Reproduce the data in full, exactly as given, leaving images out.

_SOURCE INFORMATION_
=== Begin Enclosure ===

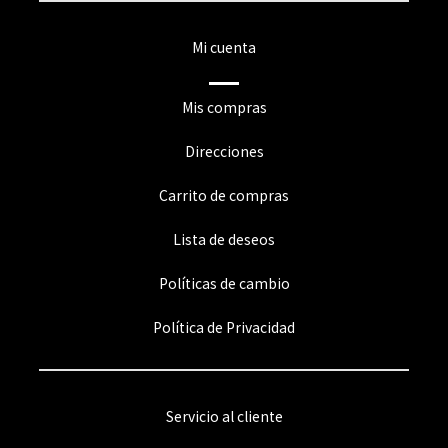
Mi cuenta
Mis compras
Direcciones
Carrito de compras
Lista de deseos
Políticas de cambio
Política de Privacidad
Servicio al cliente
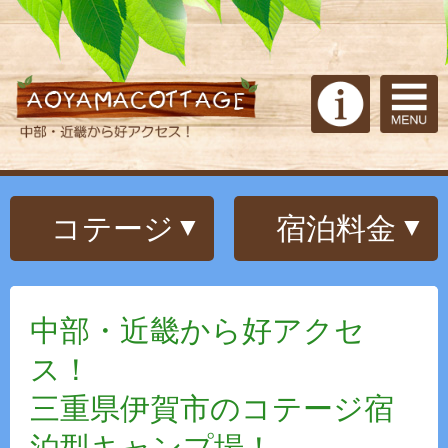
コテージ
宿泊料金
中部・近畿から好アクセ
ス！
三重県伊賀市のコテージ宿
泊型キャンプ場！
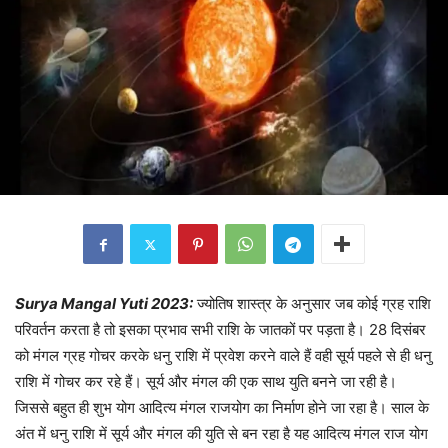
Surya Mangal Yuti 2023:
ज्योतिष शास्त्र के अनुसार जब कोई ग्रह राशि
परिवर्तन करता है तो इसका प्रभाव सभी राशि के जातकों पर पड़ता है। 28 दिसंबर
को मंगल ग्रह गोचर करके धनु राशि में प्रवेश करने वाले हैं वही सूर्य पहले से ही धनु
राशि में गोचर कर रहे हैं। सूर्य और मंगल की एक साथ युति बनने जा रही है।
जिससे बहुत ही शुभ योग आदित्य मंगल राजयोग का निर्माण होने जा रहा है। साल के
अंत में धनु राशि में सूर्य और मंगल की युति से बन रहा है यह आदित्य मंगल राज योग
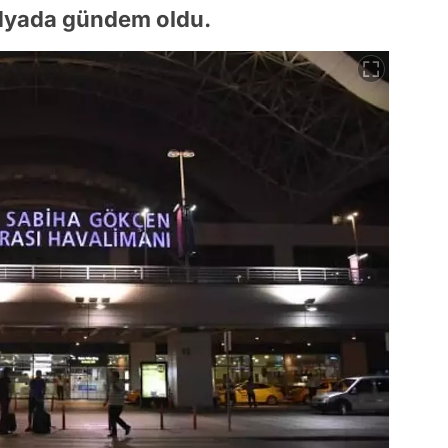
edyada gündem oldu.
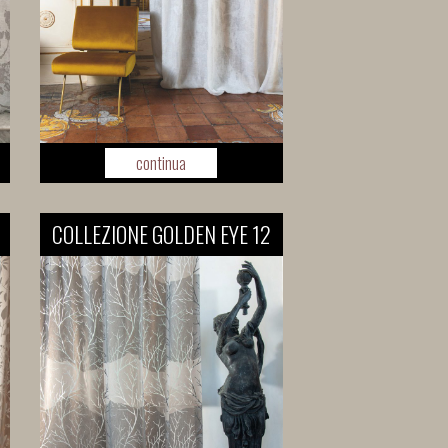
continua
COLLEZIONE GOLDEN EYE 12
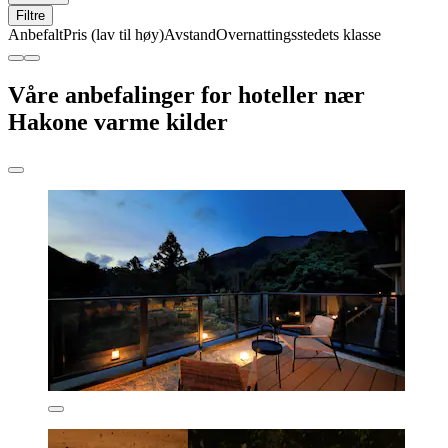
Filtre
Anbefalt
Pris (lav til høy)
Avstand
Overnattingsstedets klasse
Våre anbefalinger for hoteller nær
Hakone varme kilder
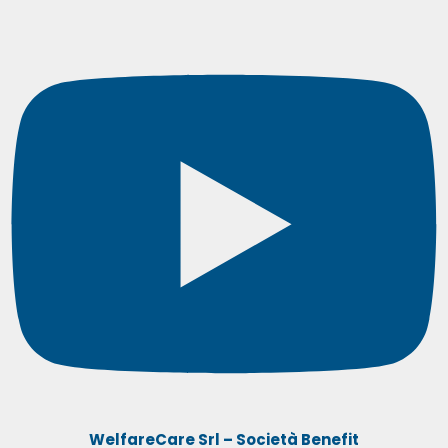
WelfareCare Srl – Società Benefit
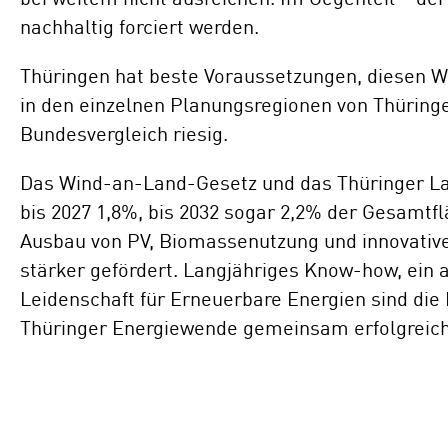
nachhaltig forciert werden.
Thüringen hat beste Voraussetzungen, diesen We
in den einzelnen Planungsregionen von Thüringe
Bundesvergleich riesig.
Das Wind-an-Land-Gesetz und das Thüringer L
bis 2027 1,8%, bis 2032 sogar 2,2% der Gesamtf
Ausbau von PV, Biomassenutzung und innovativ
stärker gefördert. Langjähriges Know-how, ein
Leidenschaft für Erneuerbare Energien sind die
Thüringer Energiewende gemeinsam erfolgreic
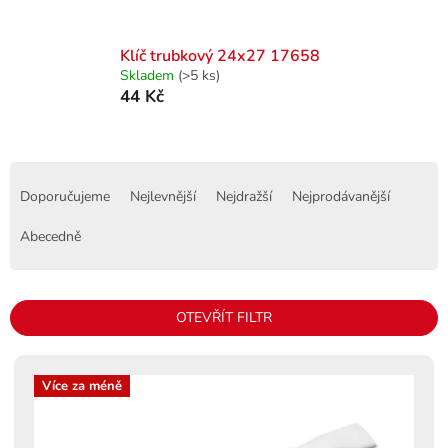
Klíč trubkový 24x27 17658
Skladem
(>5 ks)
44 Kč
Ř
a
Doporučujeme
Nejlevnější
Nejdražší
Nejprodávanější
z
e
Abecedně
n
í
p
OTEVŘÍT FILTR
r
o
V
d
ý
Více za méně
u
p
k
i
t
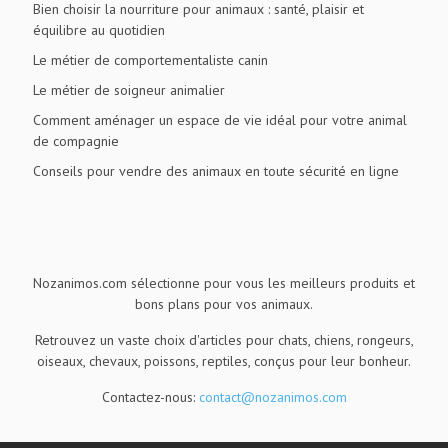
Bien choisir la nourriture pour animaux : santé, plaisir et
équilibre au quotidien
Le métier de comportementaliste canin
Le métier de soigneur animalier
Comment aménager un espace de vie idéal pour votre animal
de compagnie
Conseils pour vendre des animaux en toute sécurité en ligne
Nozanimos.com sélectionne pour vous les meilleurs produits et
bons plans pour vos animaux.
Retrouvez un vaste choix d'articles pour chats, chiens, rongeurs,
oiseaux, chevaux, poissons, reptiles, conçus pour leur bonheur.
Contactez-nous:
contact@nozanimos.com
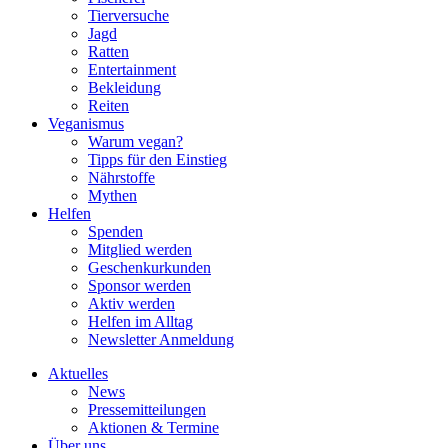
Tierversuche
Jagd
Ratten
Entertainment
Bekleidung
Reiten
Veganismus
Warum vegan?
Tipps für den Einstieg
Nährstoffe
Mythen
Helfen
Spenden
Mitglied werden
Geschenkurkunden
Sponsor werden
Aktiv werden
Helfen im Alltag
Newsletter Anmeldung
Aktuelles
News
Pressemitteilungen
Aktionen & Termine
Über uns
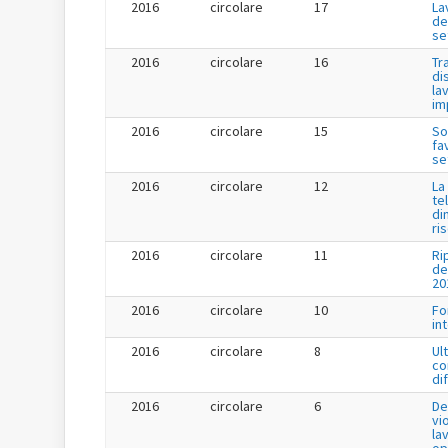
2016
circolare
17
La
de
se
2016
circolare
16
Tr
di
la
im
2016
circolare
15
So
fa
se
2016
circolare
12
La
te
di
ri
2016
circolare
11
Ri
de
20
2016
circolare
10
Fo
in
2016
circolare
8
Ul
co
di
2016
circolare
6
De
vi
la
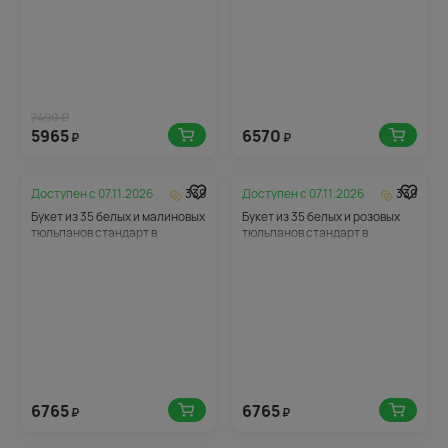
7490 ₽
5965
6570
₽
₽
Доступен с
07.11.2026
339
Доступен с
07.11.2026
339
Букет из 35 белых и малиновых
Букет из 35 белых и розовых
тюльпанов стандарт в
тюльпанов стандарт в
упаковке
упаковке
6765
6765
₽
₽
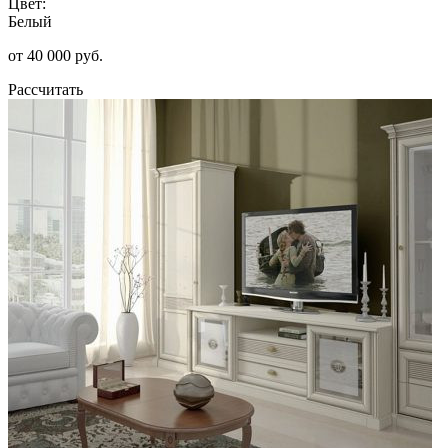
Цвет:
Белый
от 40 000 руб.
Рассчитать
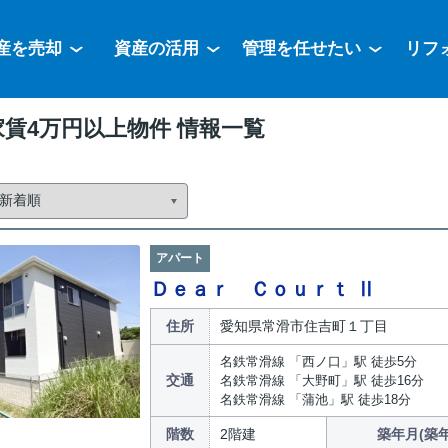
産を売却
資産の活用
管理を任せたい
リフ
賃4万円以上物件 情報一覧
アパート
Ｄｅａｒ Ｃｏｕｒｔ Ⅱ
住所
愛知県常滑市住吉町１丁目
名鉄常滑線 「西ノ口」駅 徒歩5分
交通
名鉄常滑線 「大野町」駅 徒歩16分
名鉄常滑線 「蒲池」駅 徒歩18分
階数
2階建
築年月(築年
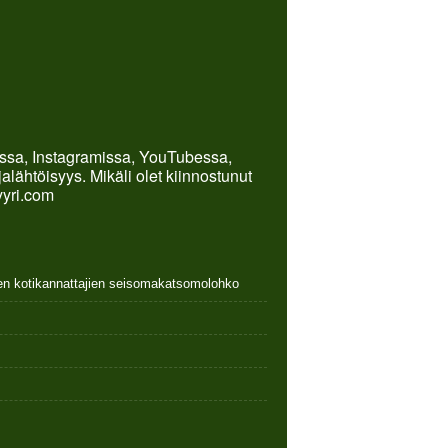
kissa, Instagramissa, YouTubessa,
lähtöisyys. Mikäli olet kiinnostunut
yyri.com
nen kotikannattajien seisomakatsomolohko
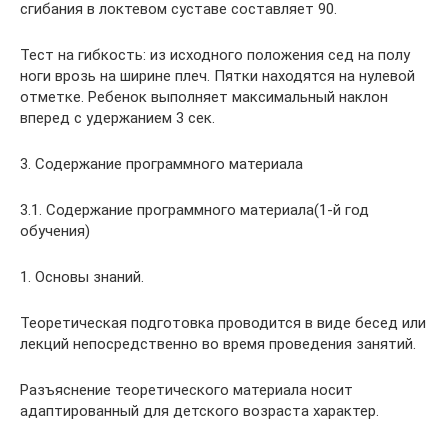
сгибания в локтевом суставе составляет 90.
Тест на гибкость: из исходного положения сед на полу
ноги врозь на ширине плеч. Пятки находятся на нулевой
отметке. Ребенок выполняет максимальный наклон
вперед с удержанием 3 сек.
3. Содержание программного материала
3.1. Содержание программного материала(1-й год
обучения)
1. Основы знаний.
Теоретическая подготовка проводится в виде бесед или
лекций непосредственно во время проведения занятий.
Разъяснение теоретического материала носит
адаптированный для детского возраста характер.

=== End Enclosure ===

_WRITTEN REPLY_
Mi cuenta
Mis compras
Direcciones
Carrito de compras
Lista de deseos
Políticas de cambio
Política de Privacidad
Servicio al cliente
コテージ
宿泊料金
中部・近畿から好アクセ
ス！
三重県伊賀市のコテージ宿
泊型キャンプ場！
Surya Mangal Yuti 2023:
ज्योतिष शास्त्र के अनुसार जब कोई ग्रह राशि
परिवर्तन करता है तो इसका प्रभाव सभी राशि के जातकों पर पड़ता है। 28 दिसंबर
को मंगल ग्रह गोचर करके धनु राशि में प्रवेश करने वाले हैं वही सूर्य पहले से ही धनु
राशि में गोचर कर रहे हैं। सूर्य और मंगल की एक साथ युति बनने जा रही है।
जिससे बहुत ही शुभ योग आदित्य मंगल राजयोग का निर्माण होने जा रहा है। साल के
अंत में धनु राशि में सूर्य और मंगल की युति से बन रहा है यह आदित्य मंगल राज योग
edyada gündem oldu.
continua
COLLEZIONE GOLDEN EYE 12
Filtre
Anbefalt
Pris (lav til høy)
Avstand
Overnattingsstedets klasse
Våre anbefalinger for hoteller nær
Hakone varme kilder
WelfareCare Srl – Società Benefit
nachhaltig forciert werden.
Thüringen hat beste Voraussetzungen, diesen We
in den einzelnen Planungsregionen von Thüringe
Bundesvergleich riesig.
Das Wind-an-Land-Gesetz und das Thüringer L
bis 2027 1,8%, bis 2032 sogar 2,2% der Gesamtf
Ausbau von PV, Biomassenutzung und innovativ
stärker gefördert. Langjähriges Know-how, ein
Leidenschaft für Erneuerbare Energien sind die
Thüringer Energiewende gemeinsam erfolgreic
Klíč trubkový 24x27 17658
Skladem
(>5 ks)
44 Kč
Ř
a
Doporučujeme
Nejlevnější
Nejdražší
Nejprodávanější
z
e
Abecedně
n
í
p
OTEVŘÍT FILTR
r
o
V
d
ý
Více za méně
u
p
k
i
t
Bien choisir la nourriture pour animaux : santé, plaisir et
équilibre au quotidien
Le métier de comportementaliste canin
Le métier de soigneur animalier
Comment aménager un espace de vie idéal pour votre animal
de compagnie
Conseils pour vendre des animaux en toute sécurité en ligne
Nozanimos.com sélectionne pour vous les meilleurs produits et
bons plans pour vos animaux.
Retrouvez un vaste choix d'articles pour chats, chiens, rongeurs,
oiseaux, chevaux, poissons, reptiles, conçus pour leur bonheur.
Contactez-nous:
contact@nozanimos.com
Tierversuche
Jagd
Ratten
Entertainment
Bekleidung
Reiten
Veganismus
Warum vegan?
Tipps für den Einstieg
Nährstoffe
Mythen
Helfen
Spenden
Mitglied werden
Geschenkurkunden
Sponsor werden
Aktiv werden
Helfen im Alltag
Newsletter Anmeldung
Aktuelles
News
Pressemitteilungen
Aktionen & Termine
Über uns
2016
circolare
17
La
de
se
2016
circolare
16
Tr
di
la
im
2016
circolare
15
So
fa
se
2016
circolare
12
La
te
di
ri
2016
circolare
11
Ri
de
20
2016
circolare
10
Fo
in
2016
circolare
8
Ul
co
di
2016
circolare
6
De
vi
la
7490 ₽
5965
6570
₽
₽
Доступен с
07.11.2026
339
Доступен с
07.11.2026
339
Букет из 35 белых и малиновых
Букет из 35 белых и розовых
тюльпанов стандарт в
тюльпанов стандарт в
упаковке
упаковке
6765
6765
₽
₽
Цвет:
Белый
от 40 000 руб.
Рассчитать
産を売却
資産の活用
管理を任せたい
リフ
賃4万円以上物件 情報一覧
アパート
Ｄｅａｒ Ｃｏｕｒｔ Ⅱ
住所
愛知県常滑市住吉町１丁目
名鉄常滑線 「西ノ口」駅 徒歩5分
交通
名鉄常滑線 「大野町」駅 徒歩16分
名鉄常滑線 「蒲池」駅 徒歩18分
階数
2階建
築年月(築年
kissa, Instagramissa, YouTubessa,
lähtöisyys. Mikäli olet kiinnostunut
yyri.com
nen kotikannattajien seisomakatsomolohko
сгибания в локтевом суставе составляет 90.
Тест на гибкость: из исходного положения сед на полу
ноги врозь на ширине плеч. Пятки находятся на нулевой
отметке. Ребенок выполняет максимальный наклон
вперед с удержанием 3 сек.
3. Содержание программного материала
3.1. Содержание программного материала(1-й год
обучения)
1. Основы знаний.
Теоретическая подготовка проводится в виде бесед или
лекций непосредственно во время проведения занятий.
Разъяснение теоретического материала носит
адаптированный для детского возраста характер.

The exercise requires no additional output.